« Les affaires sont les affaires ! » Peut-on cependant tout vendre et tout acheter ? C’est le parti-pris de la start-up britannique Beé fertility qui lance « un traitement de fertilité à domicile ». L’objectif est de rendre « le traitement de fertilité abordable et accessible à tous » dès 2022.
Des kits de procréation seront livrés par la Poste. Ils seront composés de test de grossesse et d’ovulation, d’échantillons de sperme à mettre en place grâce à un dispositif d’insémination intracervicale, une forme d’insémination artificielle qui consiste à maintenir le sperme contre le col de l'utérus pendant une période prolongée, généralement 4 à 12 heures). Le tout pour la « modique » somme de 1.500 euros environ. Le taux d’efficacité de cette technique à domicile serait très proche de celui d’une fécondation intra-utérine, soit 10 à 20% de réussite pour le premier cycle.
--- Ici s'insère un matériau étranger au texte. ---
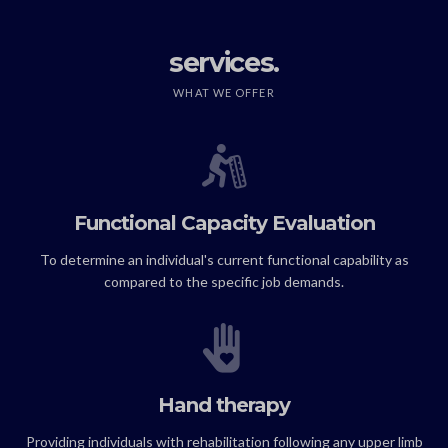
services.
WHAT WE OFFER
Functional Capacity Evaluation
To determine an individual's current functional capability as
compared to the specific job demands.
Hand therapy
Providing individuals with rehabilitation following any upper limb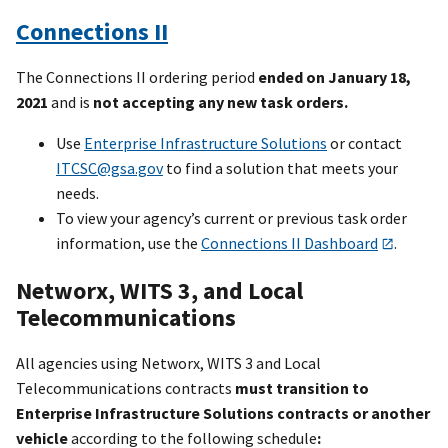
Connections II
The Connections II ordering period
ended on January 18,
2021
and is
not accepting any new task orders.
Use
Enterprise Infrastructure Solutions
or contact
ITCSC@gsa.gov
to find a solution that meets your
needs.
To view your agency’s current or previous task order
information, use the
Connections II Dashboard
.
Networx, WITS 3, and Local
Telecommunications
All agencies using Networx, WITS 3 and Local
Telecommunications contracts
must transition to
Enterprise Infrastructure Solutions contracts or another
vehicle
according to the following schedule
: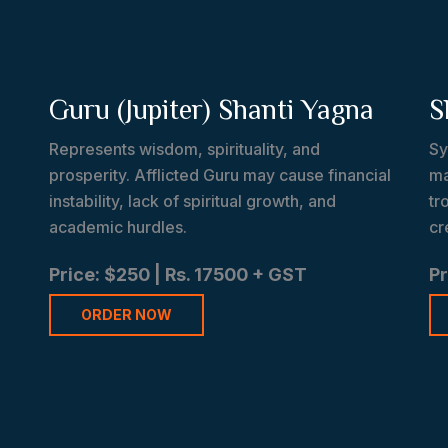
Guru (Jupiter) Shanti Yagna
S
Represents wisdom, spirituality, and
Sy
prosperity. Afflicted Guru may cause financial
ma
instability, lack of spiritual growth, and
tr
academic hurdles.
cr
Price: $250 | Rs. 17500 + GST
Pr
ORDER NOW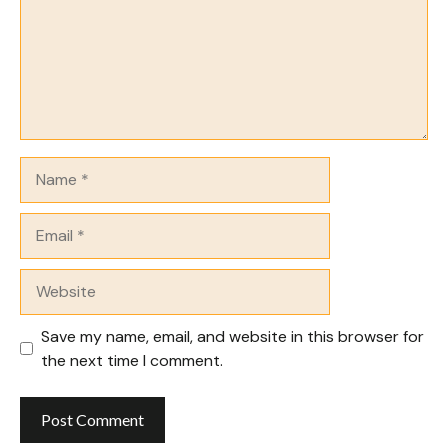
Name
Email
Website
Save my name, email, and website in this browser for
the next time I comment.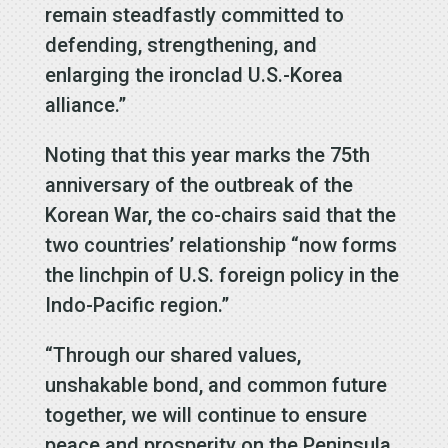
remain steadfastly committed to
defending, strengthening, and
enlarging the ironclad U.S.-Korea
alliance.”
Noting that this year marks the 75th
anniversary of the outbreak of the
Korean War, the co-chairs said that the
two countries’ relationship “now forms
the linchpin of U.S. foreign policy in the
Indo-Pacific region.”
“Through our shared values,
unshakable bond, and common future
together, we will continue to ensure
peace and prosperity on the Peninsula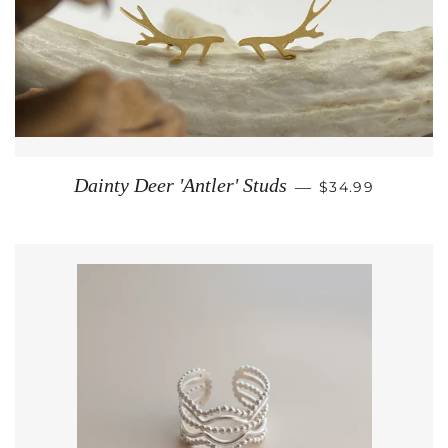
REGULAR PRIC
Dainty Deer 'Antler' Studs
—
$34.99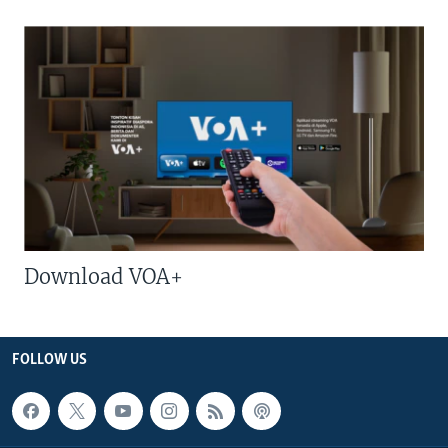
Download VOA+
FOLLOW US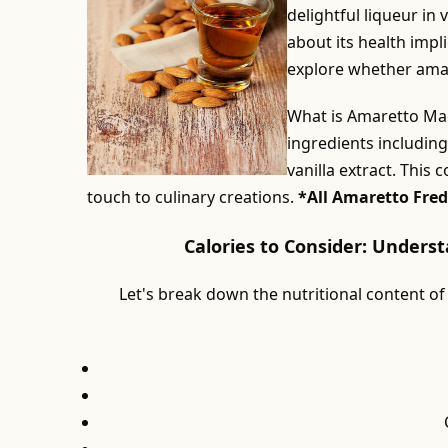
delightful liqueur in
about its health impli
explore whether amaret
What is Amaretto Mad
ingredients includin
vanilla extract. This 
touch to culinary creations.
*All Amaretto Fred
Calories to Consider: Unders
Let's break down the nutritional content of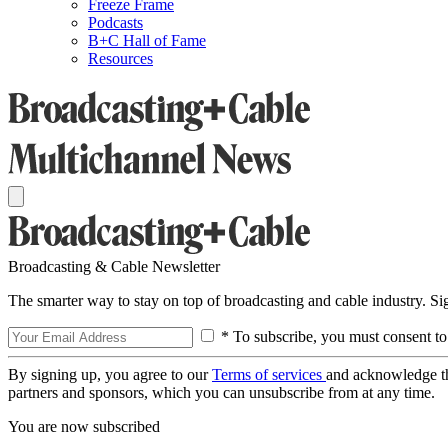
Freeze Frame
Podcasts
B+C Hall of Fame
Resources
Broadcasting & Cable Newsletter
The smarter way to stay on top of broadcasting and cable industry. S
* To subscribe, you must consent to
By signing up, you agree to our
Terms of services
and acknowledge t
partners and sponsors, which you can unsubscribe from at any time.
You are now subscribed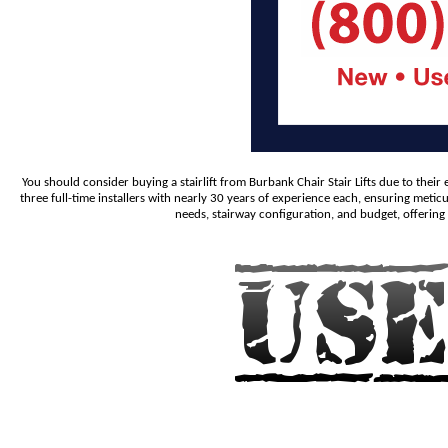
You should consider buying a stairlift from Burbank Chair Stair Lifts due to the
three full-time installers with nearly 30 years of experience each, ensuring metic
needs, stairway configuration, and budget, offering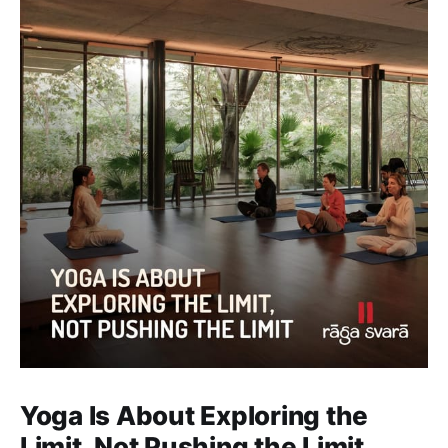
Yoga Is About Exploring the
Limit, Not Pushing the Limit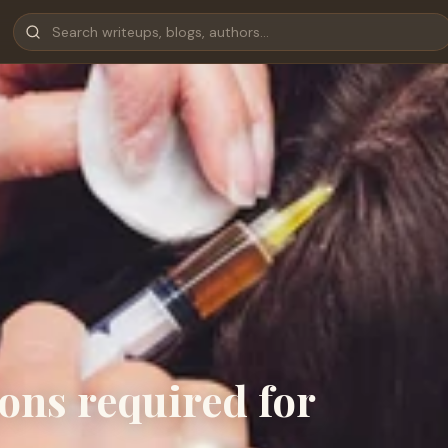
ons required for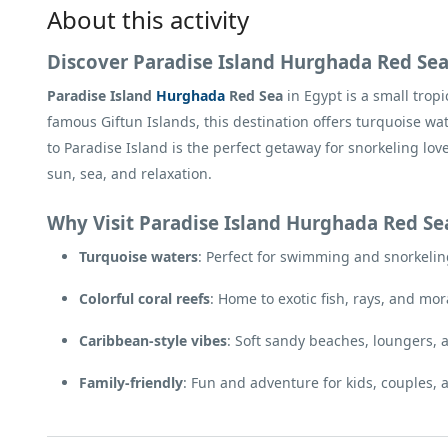
About this activity
Discover Paradise Island Hurghada Red Se
Paradise Island
Hurghada
Red Sea
in Egypt is a small tropi
famous Giftun Islands, this destination offers turquoise wa
to Paradise Island is the perfect getaway for snorkeling lo
sun, sea, and relaxation.
Why Visit Paradise Island Hurghada Red Se
Turquoise waters
: Perfect for swimming and snorkeling 
Colorful coral reefs
: Home to exotic fish, rays, and mor
Caribbean-style vibes
: Soft sandy beaches, loungers, 
Family-friendly
: Fun and adventure for kids, couples, 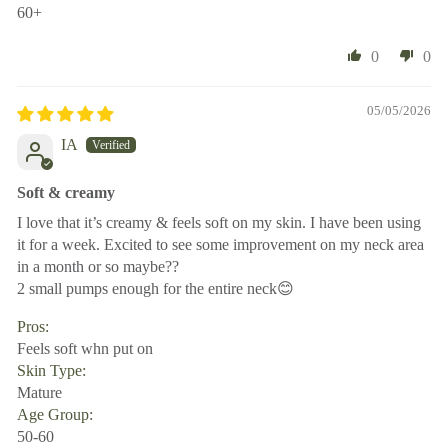
60+
0
0
05/05/2026
IA
Soft & creamy
I love that it’s creamy & feels soft on my skin. I have been using
it for a week. Excited to see some improvement on my neck area
in a month or so maybe??
2 small pumps enough for the entire neck😊
Pros:
Feels soft whn put on
Skin Type:
Mature
Age Group:
50-60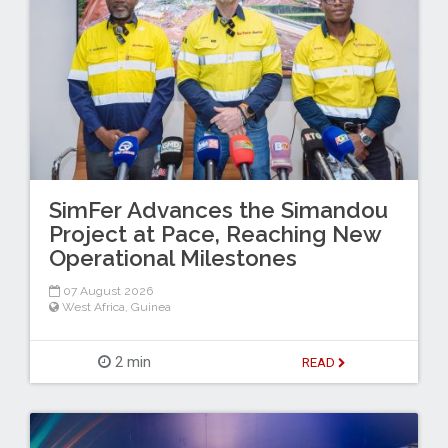
SimFer Advances the Simandou
Project at Pace, Reaching New
Operational Milestones
07 August 2026
West Africa
,
Guinea
2 min
READ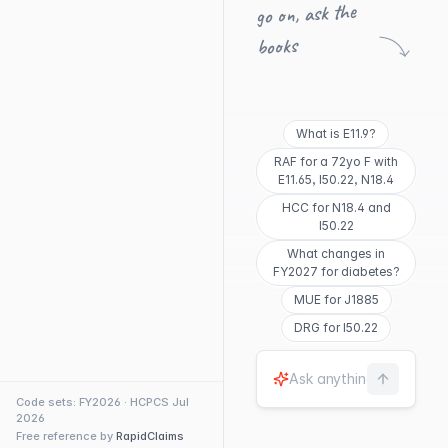
go on, ask the
books
What is E11.9?
RAF for a 72yo F with
E11.65, I50.22, N18.4
HCC for N18.4 and
I50.22
What changes in
FY2027 for diabetes?
MUE for J1885
DRG for I50.22
Code sets: FY2026 · HCPCS Jul
2026
Free reference by
RapidClaims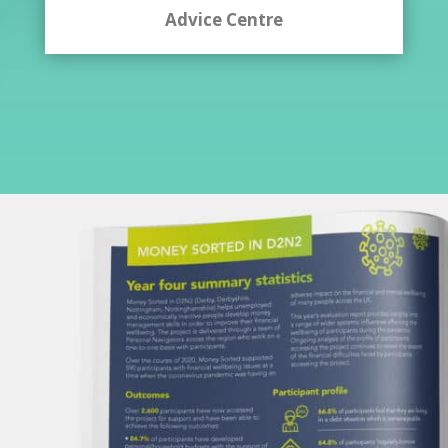
Advice Centre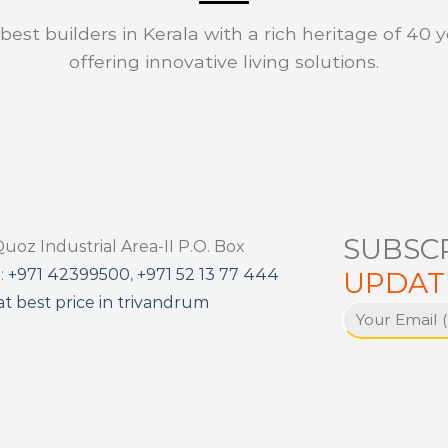
est builders in Kerala with a rich heritage of 40 y
offering innovative living solutions.
SUBSC
Quoz Industrial Area-II P.O. Box
:
+971 42399500
,
+971 52 13 77 444
UPDAT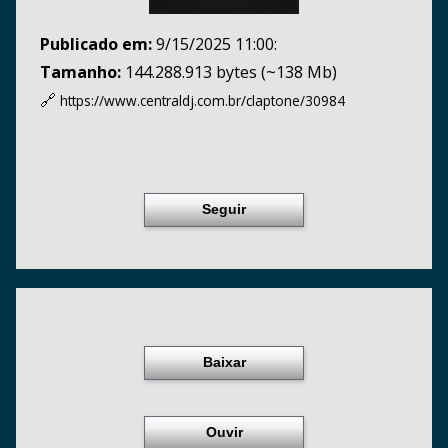
Publicado em:
9/15/2025 11:00:
Tamanho:
144.288.913 bytes (~138 Mb)
🔗
https://www.centraldj.com.br/
claptone/30984
Seguir
Baixar
Ouvir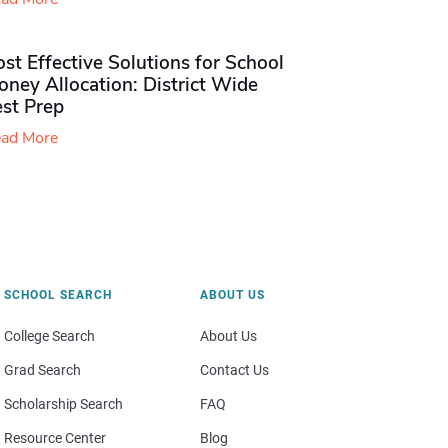
st Effective Solutions for School
ney Allocation: District Wide
est Prep
ad More
SCHOOL SEARCH
ABOUT US
College Search
About Us
Grad Search
Contact Us
Scholarship Search
FAQ
Resource Center
Blog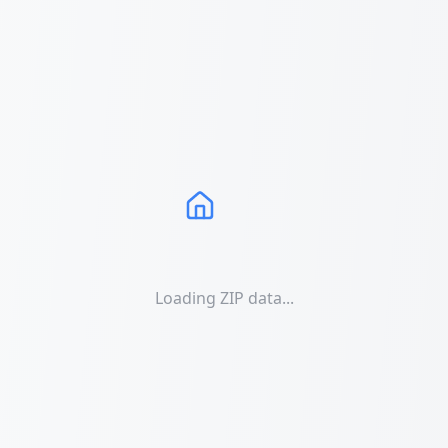
Loading ZIP data...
En popularisant ce mode de conception, Béa fertility le banalise, contribuant une fois de plus à faire de l’enfant un bien comme un autre qu’il est possible de commander sur Internet.
L’entreprise Béa Fertility est née de l’association d’un embryologiste avec un spécialiste du marketing. Tous deux précisent que le taux de grossesse potentiel sera « très similaire » à celui de la fécondation intra-utérine. Il devrait avoisiner les 60% après plusieurs cycles. Ces résultats seraient obtenus grâce au « faible coût » du kit qui permet de multiplier les tentatives. Et les dépenses ! Alors qu’un couple sur sept rencontre des difficultés à procréer au Royaume-Uni, on mesure bien l’ampleur du marché que cette start-up compte conquérir.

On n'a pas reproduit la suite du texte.